Assisting in making decisions in care:
- Learn your patient or loved one: Take time to understand and learn the history, likes, and dislikes of the person cared for. It is always possible to learn and become more intimate in another person’s life. When a caregiver learns more about the person, they care that the steps to make the best decisions are clearer.
- Patience is more than a virtue: It is a critical component of care. Patience requires patience, listening, and observance. It can be the difference between a good or bad day for the loved one or patient and the caregiver. Sometimes, the caregiver needs to take a moment and step back to fully appreciate the current situation. When a caregiver increases their ability to gain patience, better decisions are made.
- Learn yourself: Caregivers who learn themselves can be more effective in making decisions on another’s behalf. Often, the caregiver must remove themselves and think about what is best for the other person.

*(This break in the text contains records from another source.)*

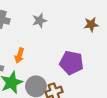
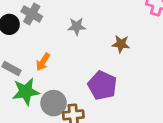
brown star: (91, 25) -> (121, 44), moved

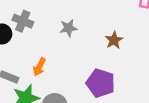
brown star: (121, 44) -> (114, 40), turned -30

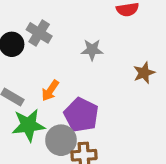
purple pentagon: (101, 83) -> (81, 115), moved

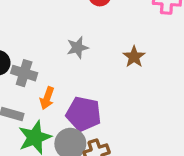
gray cross: (39, 33) -> (24, 73), moved

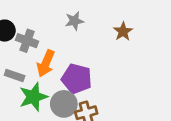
orange arrow: (47, 98) -> (46, 63), size x1.4

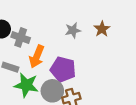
gray star: (74, 21) -> (73, 30), moved
green star: (33, 97) -> (26, 85), turned 30

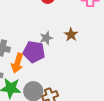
purple pentagon: (63, 69) -> (34, 52), moved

- Understand the routines and requirements of care: Knowing a person’s daily routine can help them understand problems when they arise. Caregivers’ understanding of medications, eating requirements, and regular blood pressure, for example, can assist them in making decisions when those areas change, causing new symptoms.
- Create a wise council: Create a wise council of people the caregiver can turn to for help when needed. Caregiving is not to be done in the dark or alone. If the caregiver has isolated themselves and only focused on another person, as someone told me, you’re doing too much. Create a wise council to strengthen or understand the decisions made. Reach out to other people on this journey or professionals who can assist the caregiver to be solid and resilient in care.

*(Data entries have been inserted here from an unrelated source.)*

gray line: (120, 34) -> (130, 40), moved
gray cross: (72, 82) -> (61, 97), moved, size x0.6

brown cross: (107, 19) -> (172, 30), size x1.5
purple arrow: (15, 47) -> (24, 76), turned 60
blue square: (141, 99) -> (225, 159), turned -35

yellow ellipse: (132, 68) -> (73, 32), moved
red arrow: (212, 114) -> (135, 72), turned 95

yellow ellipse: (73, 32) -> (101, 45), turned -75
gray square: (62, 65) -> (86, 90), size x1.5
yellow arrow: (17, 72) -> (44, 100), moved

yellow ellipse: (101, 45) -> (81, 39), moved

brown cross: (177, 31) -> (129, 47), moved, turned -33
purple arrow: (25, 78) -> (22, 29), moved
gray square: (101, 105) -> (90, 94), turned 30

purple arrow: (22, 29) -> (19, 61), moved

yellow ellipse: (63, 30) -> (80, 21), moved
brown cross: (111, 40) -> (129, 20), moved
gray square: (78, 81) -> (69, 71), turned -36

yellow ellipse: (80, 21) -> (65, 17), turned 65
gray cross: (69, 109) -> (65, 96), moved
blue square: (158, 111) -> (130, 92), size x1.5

- Last breath: Breathing is essential to care. Take four deep breaths, hold for six, and breathe out for four. Breathing can lower blood pressure and heart rate and provide a moment of clarity to make better decisions.
Making decisions is the number one element of caregiving. The decisions made today may have a long-term impact on the persons cared for. There is always time to make better decisions. The role of care is to make daily decisions. Still, those decisions are best when they support a healthier life that provides contentment and care for one another.